Kenapa? Pertama karena efek seketika yang akan kita rasakan. Ketika kita memiliki perasaan negatif terhadap orang tersebut–ketika segala sesuatu berjalan dengan sempurna bagi orang tersebut, perasaan tidak nyaman muncul dalam diri kita dan kitalah orang yang akan menderita akibat ketidaknyamanan tersebut. Kita merasa tidak nyaman, gelisah dan sangat tegang. Walaupun demikian, apa yang terjadi dengan kita tidak merubah apapun yang ada di orang tersebut, tapi yang pasti hanya akan merubah kita. Jadi, kitalah orang pertama yang akan menderita dari sikap demikian, tanpa perlu disebutkan efek jangka panjang dari jenis pemikiran atau perasaan tersebut. Reaksi lainnya yang kita tujukan kepada orang yang telah menyakiti kita akan muncul ketika kondisi orang tersebut menurun. Ketika orang tersebut kehilangan keberuntungannya atau ketika segala sesuatu berubah menjadi buruk, jika kita tidak berhati-hati, kita akan merasa bahagia karena kejatuhannya dan kita akan membenarkan apa yang terjadi dengan mengatakan orang tersebut pantas mendapatkannya. Sebenarnya, kalau Anda benar-benar memikirkannya, reaksi demikian sangat buruk dan harus dihindari.

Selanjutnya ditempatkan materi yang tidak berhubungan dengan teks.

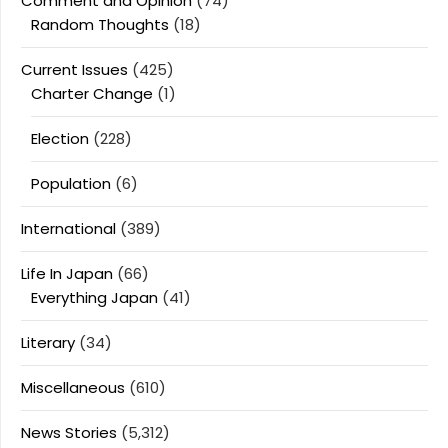
Comment and Opinion
(74)
Random Thoughts
(18)
Current Issues
(425)
Charter Change
(1)
Election
(228)
Population
(6)
International
(389)
Life In Japan
(66)
Everything Japan
(41)
Literary
(34)
Miscellaneous
(610)
News Stories
(5,312)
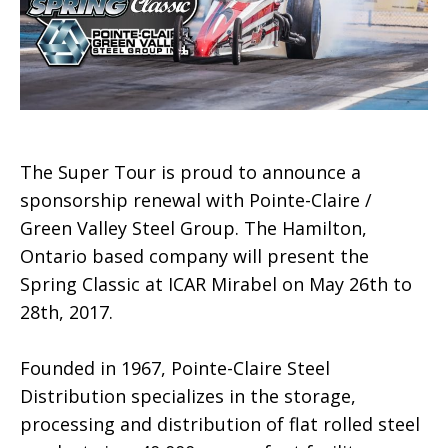
The Super Tour is proud to announce a
sponsorship renewal with Pointe-Claire /
Green Valley Steel Group. The Hamilton,
Ontario based company will present the
Spring Classic at ICAR Mirabel on May 26th to
28th, 2017.
Founded in 1967, Pointe-Claire Steel
Distribution specializes in the storage,
processing and distribution of flat rolled steel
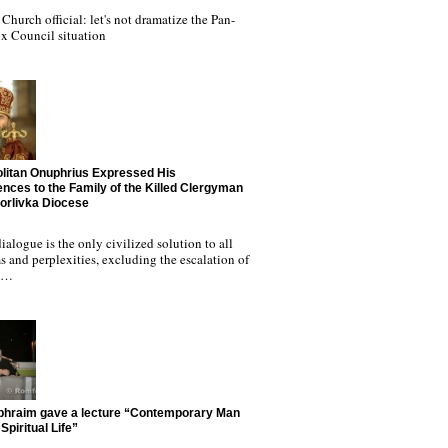
Church official: let's not dramatize the Pan-
x Council situation
litan Onuphrius Expressed His
nces to the Family of the Killed Clergyman
Horlivka Diocese
ialogue is the only civilized solution to all
 and perplexities, excluding the escalation of
nd…
phraim gave a lecture “Contemporary Man
Spiritual Life”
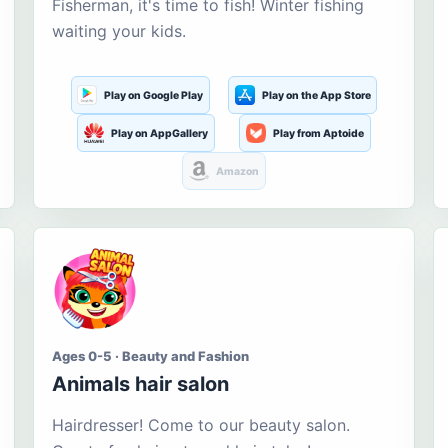
Fisherman, it's time to fish! Winter fishing
waiting your kids.
Play on Google Play
Play on the App Store
Play on AppGallery
Play from Aptoide
Amazon
Ages 0-5 · Beauty and Fashion
Animals hair salon
Hairdresser! Come to our beauty salon.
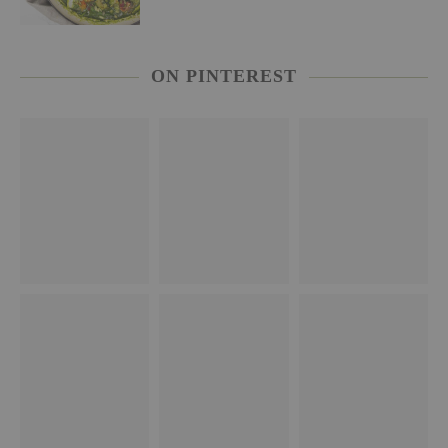
ON PINTEREST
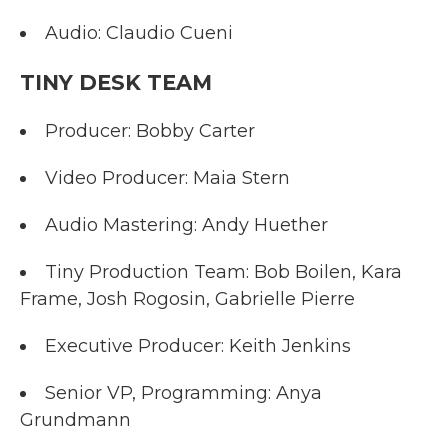
Audio: Claudio Cueni
TINY DESK TEAM
Producer: Bobby Carter
Video Producer: Maia Stern
Audio Mastering: Andy Huether
Tiny Production Team: Bob Boilen, Kara
Frame, Josh Rogosin, Gabrielle Pierre
Executive Producer: Keith Jenkins
Senior VP, Programming: Anya
Grundmann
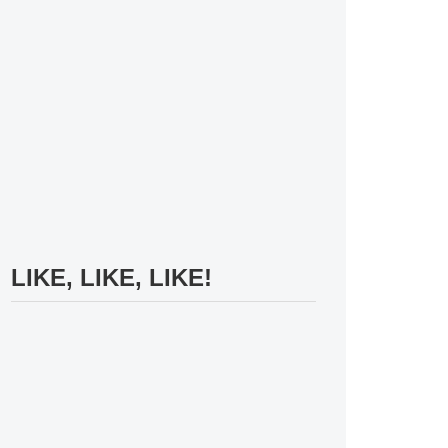
LIKE, LIKE, LIKE!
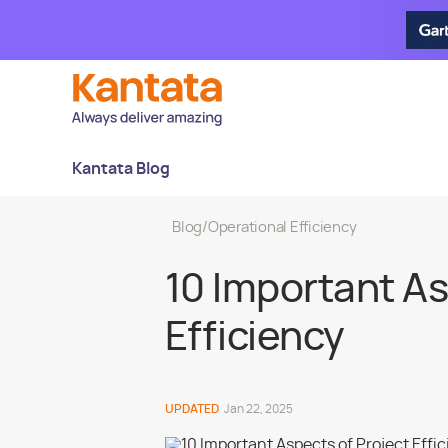
Kantata Blog
Blog
/
Operational Efficiency
10 Important As
Efficiency
UPDATED
Jan 22, 2025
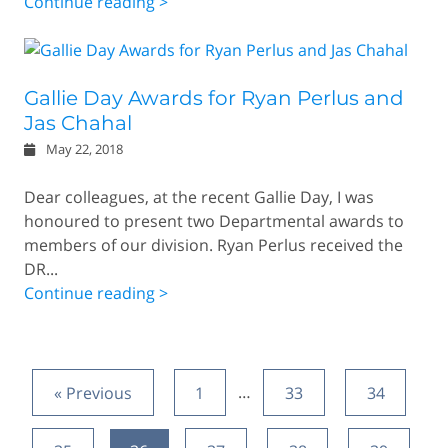
Continue reading >
Gallie Day Awards for Ryan Perlus and
Jas Chahal
May 22, 2018
Dear colleagues, at the recent Gallie Day, I was
honoured to present two Departmental awards to
members of our division. Ryan Perlus received the
DR...
Continue reading >
« Previous
1
…
33
34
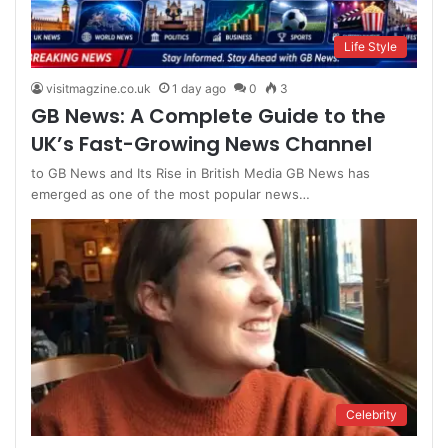
Life Style
visitmagzine.co.uk
1 day ago
0
3
GB News: A Complete Guide to the
UK’s Fast-Growing News Channel
to GB News and Its Rise in British Media GB News has
emerged as one of the most popular news…
Celebrity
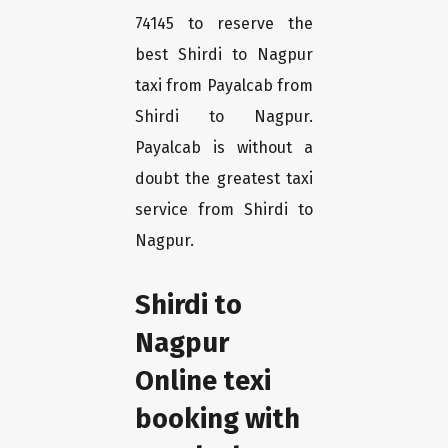
74145 to reserve the
best Shirdi to Nagpur
taxi from Payalcab from
Shirdi to Nagpur.
Payalcab is without a
doubt the greatest taxi
service from Shirdi to
Nagpur.
Shirdi to
Nagpur
Online texi
booking with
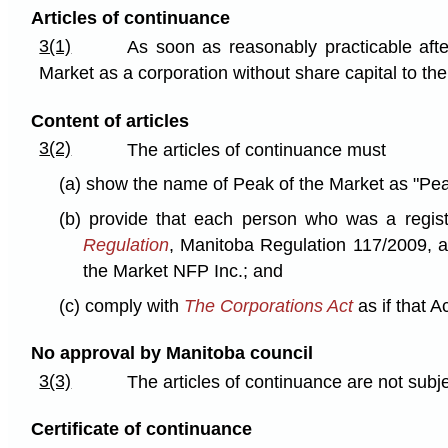
Articles of continuance
3(1)
As soon as reasonably practicable afte
Market as a corporation without share capital to the 
Content of articles
3(2)
The articles of continuance must
(a) show the name of Peak of the Market as "Pea
(b) provide that each person who was a regis
Regulation
, Manitoba Regulation 117/2009, as
the Market NFP Inc.; and
(c) comply with
The Corporations Act
as if that A
No approval by Manitoba council
3(3)
The articles of continuance are not subj
Certificate of continuance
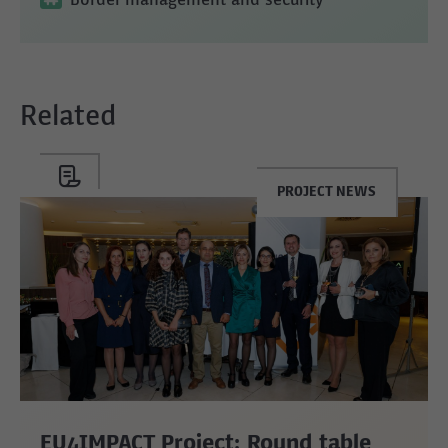
Border management and security
Related
PROJECT NEWS
EU4IMPACT Project: Round table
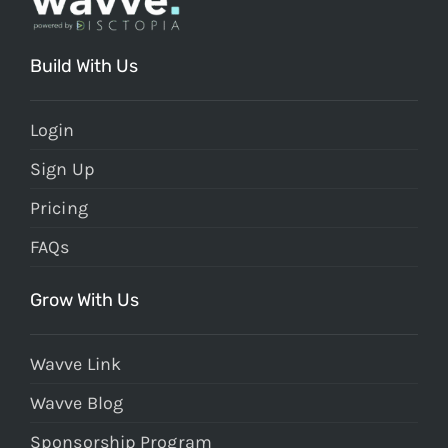
Build With Us
Login
Sign Up
Pricing
FAQs
Grow With Us
Wavve Link
Wavve Blog
Sponsorship Program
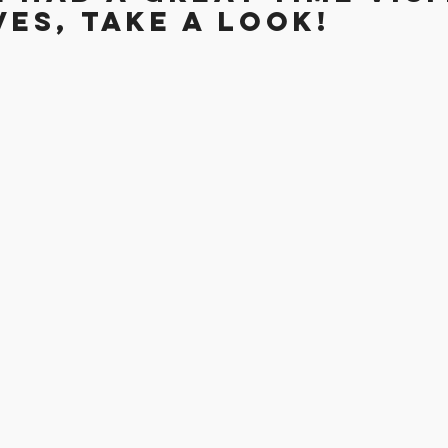
es, take a look!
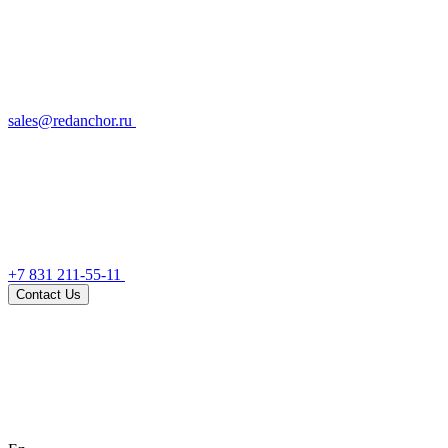
sales@redanchor.ru
+7 831 211-55-11
Contact Us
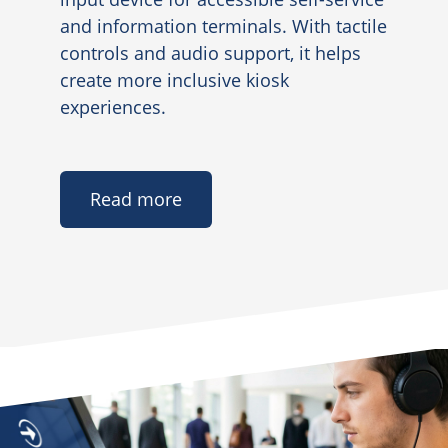
and information terminals. With tactile
controls and audio support, it helps
create more inclusive kiosk
experiences.
Read more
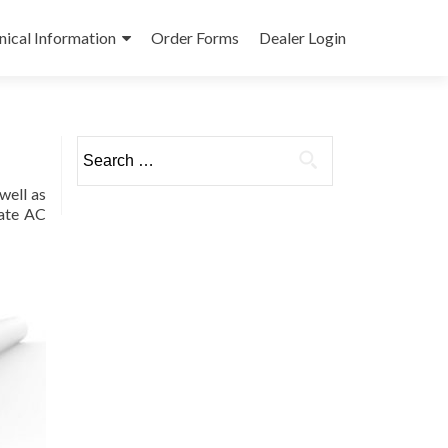
nical Information
Order Forms
Dealer Login
Search
for:
well as
mate AC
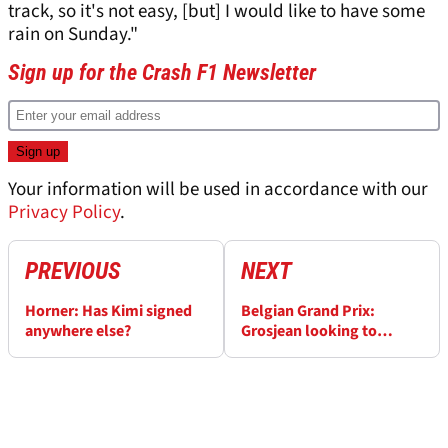
track, so it's not easy, [but] I would like to have some
rain on Sunday."
Sign up for the Crash F1 Newsletter
Your information will be used in accordance with our
Privacy Policy
.
PREVIOUS
NEXT
Horner: Has Kimi signed
Belgian Grand Prix:
anywhere else?
Grosjean looking to
banish memories of 2012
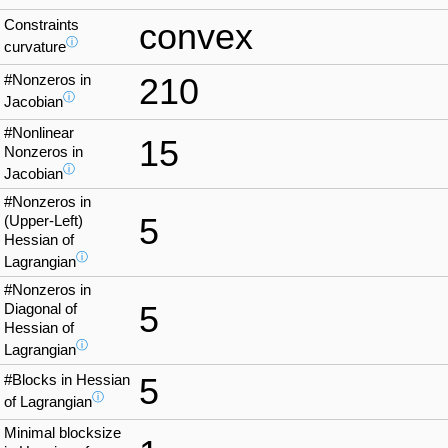
Constraints
convex
ⓘ
curvature
#Nonzeros in
210
ⓘ
Jacobian
#Nonlinear
15
Nonzeros in
ⓘ
Jacobian
#Nonzeros in
5
(Upper-Left)
Hessian of
ⓘ
Lagrangian
#Nonzeros in
5
Diagonal of
Hessian of
ⓘ
Lagrangian
#Blocks in Hessian
5
ⓘ
of Lagrangian
Minimal blocksize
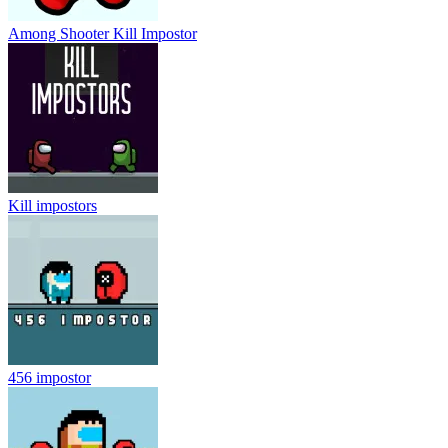
Among Shooter Kill Impostor
Kill impostors
456 impostor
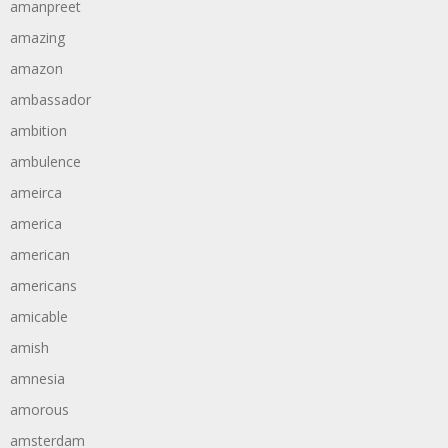
amanpreet
amazing
amazon
ambassador
ambition
ambulence
ameirca
america
american
americans
amicable
amish
amnesia
amorous
amsterdam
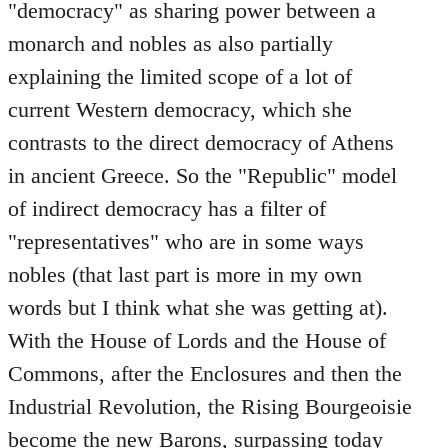
"democracy" as sharing power between a
monarch and nobles as also partially
explaining the limited scope of a lot of
current Western democracy, which she
contrasts to the direct democracy of Athens
in ancient Greece. So the "Republic" model
of indirect democracy has a filter of
"representatives" who are in some ways
nobles (that last part is more in my own
words but I think what she was getting at).
With the House of Lords and the House of
Commons, after the Enclosures and then the
Industrial Revolution, the Rising Bourgeoisie
become the new Barons, surpassing today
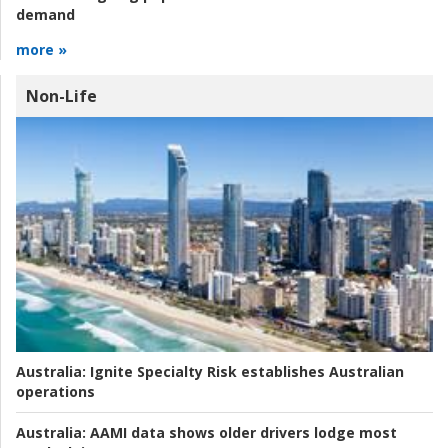
demand
more »
Non-Life
Australia:
Ignite Specialty Risk establishes Australian
operations
Australia:
AAMI data shows older drivers lodge most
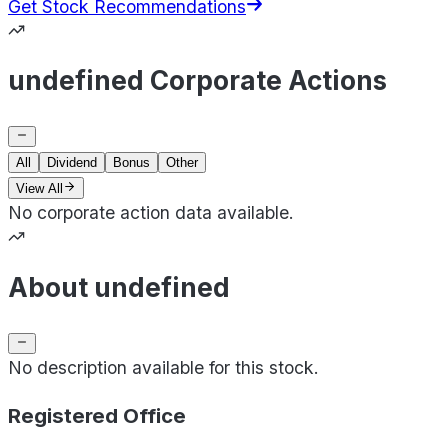
Get Stock Recommendations
undefined Corporate Actions
All
Dividend
Bonus
Other
View All
No corporate action data available.
About undefined
No description available for this stock.
Registered Office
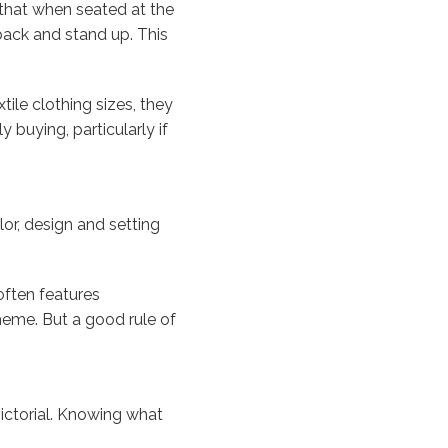
 that when seated at the
back and stand up. This
tile clothing sizes, they
 buying, particularly if
lor, design and setting
often features
heme. But a good rule of
 pictorial. Knowing what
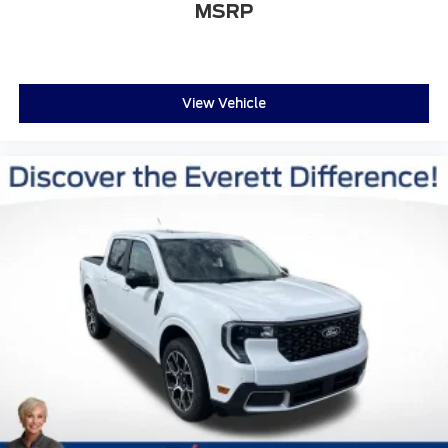
MSRP
View Vehicle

Melihat kembali jenis situasi yang pertama, ketika seseorang menyakiti kita dan kita tidak tabah menghadapi situasi ini, kita menjadi tidak sabar dengannya dan kita tidak tahan. Sekali lagi, ini memiliki dua sisi; apakah orang yang menyakiti kita dapat merusak kebahagiaan kita dengan melakukan sesuatu untuk mengurangi atau mencegah kebahagiaan kita atau mereka dapat melakukan sesuatu yang langsung membuat kita menderita. Di situasi manapun, kita perlu menghentikan ketidakmampuan kita untuk bertahan atau tabah menghadapi kejahatan tersebut. Jadi, untuk menghentikan reaksi kemarahan kita terhadap situasi ini, kita harus menganalisis alasan mengapa tidak benar dan tidak tepat bagi kita untuk menanggapi situasi demikian dengan kemarahan seiring dengan melihat alasan mengapa, sebagai gantinya, lebih tepat, lebih beralasan dan benar untuk, sebenarnya, membangkitkan welas asih daripada kemarahan terhadap orang tersebut.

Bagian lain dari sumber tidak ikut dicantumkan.